Rose rosse

Lui era l’uomo delle rose.

Nei ristoranti seguiva anse di fiumi immaginari tra tavoli e divanetti. Il suo volto color cioccolata puntualmente sbocciava dietro cento steli lunghi e rossi. 

Chi meglio di lui conosceva bene le coppie e i loro modi di stare seduti al tavolo? Da una sola occhiata capiva dove c’era margine di vendita e dove invece non serviva sprecare un passo.

Su quanti innamorati aveva preso la mira. Ma il più delle volte gli affari non andavano granchè bene. Si sa che oggi, le rose rosse non le vuole più nemmeno Massimo Ranieri.

L’uomo delle rose conosceva le varie tipologie di innamorati. Era stata la selezione naturale (nonché commerciale) a donargli questa attitudine.

Riconosceva così al volo la coppia di innamorati freschi: due o tre mesi di relazione al massimo, compresa la prima limonata in macchina dopo quella cena in pizzeria da Gino. Lei aveva sul viso la gioia di chi crede di aver fatto bingo con una cartella sola e lui sembrava uno di quegli uomini che non sta pescando più dal sacchetto perché l’emozione di avere una donna accanto gli ha fatto rovesciare tutti i numeri a terra. Probabilità di vendita: alte. 

La coppia infeltrita – invece – l’uomo delle rose la individuava al momento dell’ordinazione. L’interazione con la cameriera illuminava ingiustificatamente i loro volti, che puntualmente si rabbuiavano quando l’inserviente terminava di scrivere. Allora i rispettivi cellulari provvedevano ad intrattenerli in quella serata tutta loro. Probabilità di vendita: basse, ma con riserva. Il salvataggio dalla noia valeva almeno un tentativo di irruzione.

Poi c’era la coppia con adulterio in atto. Lui indossava un golfino verde con le maniche arrotolate.

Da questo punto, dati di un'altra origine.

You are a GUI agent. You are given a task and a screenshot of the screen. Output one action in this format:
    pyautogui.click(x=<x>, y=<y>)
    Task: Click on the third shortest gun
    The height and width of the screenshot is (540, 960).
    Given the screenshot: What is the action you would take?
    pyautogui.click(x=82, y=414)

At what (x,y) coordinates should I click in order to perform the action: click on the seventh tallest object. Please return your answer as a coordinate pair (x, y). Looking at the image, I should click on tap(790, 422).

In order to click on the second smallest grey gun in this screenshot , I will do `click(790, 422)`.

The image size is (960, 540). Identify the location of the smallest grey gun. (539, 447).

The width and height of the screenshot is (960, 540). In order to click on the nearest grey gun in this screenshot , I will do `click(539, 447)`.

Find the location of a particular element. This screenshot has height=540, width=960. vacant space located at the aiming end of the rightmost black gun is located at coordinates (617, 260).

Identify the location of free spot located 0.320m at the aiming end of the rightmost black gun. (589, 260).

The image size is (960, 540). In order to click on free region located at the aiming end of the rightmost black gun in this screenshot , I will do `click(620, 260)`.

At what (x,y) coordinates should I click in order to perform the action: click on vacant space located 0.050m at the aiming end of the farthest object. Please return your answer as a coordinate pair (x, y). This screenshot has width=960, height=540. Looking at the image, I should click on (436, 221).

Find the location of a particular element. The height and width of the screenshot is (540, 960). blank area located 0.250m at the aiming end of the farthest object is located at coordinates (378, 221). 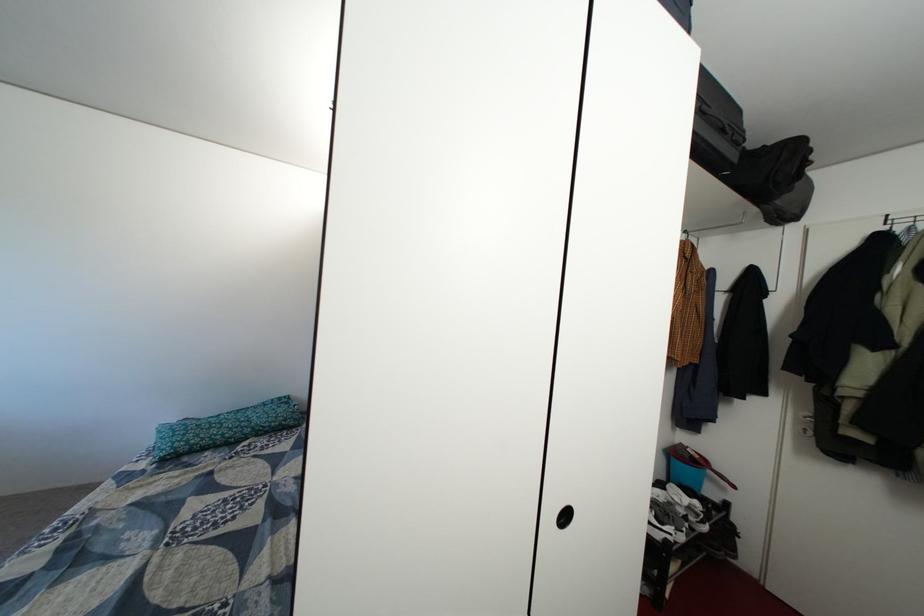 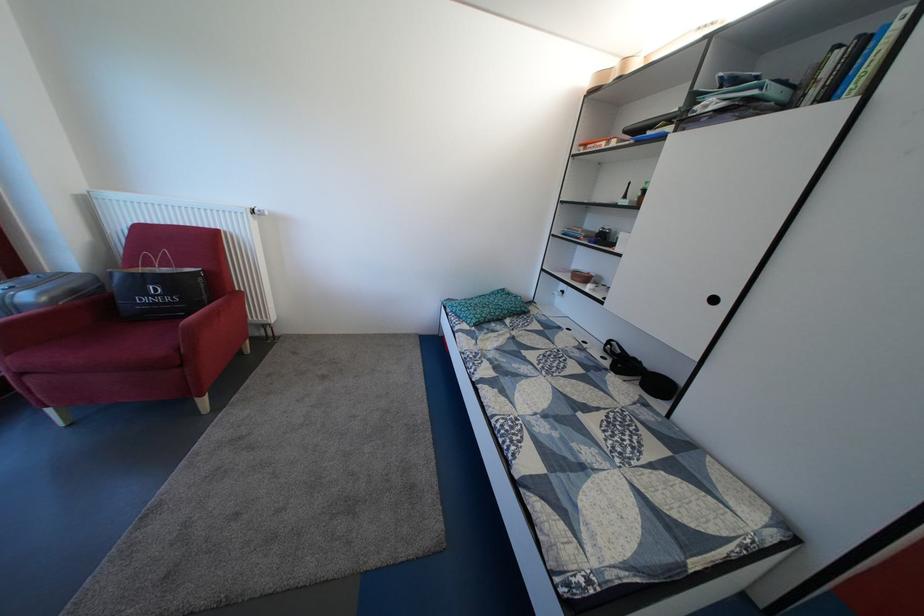 The point at (222, 435) is marked in the first image. Where is the corresponding point in the second image?

(494, 314)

Il suo cellulare si era nascosto nella tasca della giacca ed era ostaggio di una vibrazione continua. La sua amante aveva 17 anni meno di lui e si era appena laureata. La moglie invece gli sedeva di fronte. In mezzo a loro, le gambette allegre del loro bambino. Lei gli tagliava la carne a pezzetti e più incideva quella fettina, più quel telefono si agitava al buio. Probabilità di vendita: variabile, a seconda del senso di colpa.

L’uomo delle rose faceva il suo giro e come ogni sera, alla fine, tornava a casa.

Ma dove abitava? Com’era la sua casa? C’era forse qualcuno ad aspettarlo?

A volte sembrava che anche le rose gli ponessero queste domande.

Ma ogni notte, a fine turno, quell’omino tondo e dal viso di cioccolata si sedeva sul gradino di una fontana ormai in secca da anni. Appoggiava allora i fiori sulla pietra fredda e fischiettava il ritornello di una canzone sconosciuta. Poi osservava le stelle che gli erano rimaste in cielo.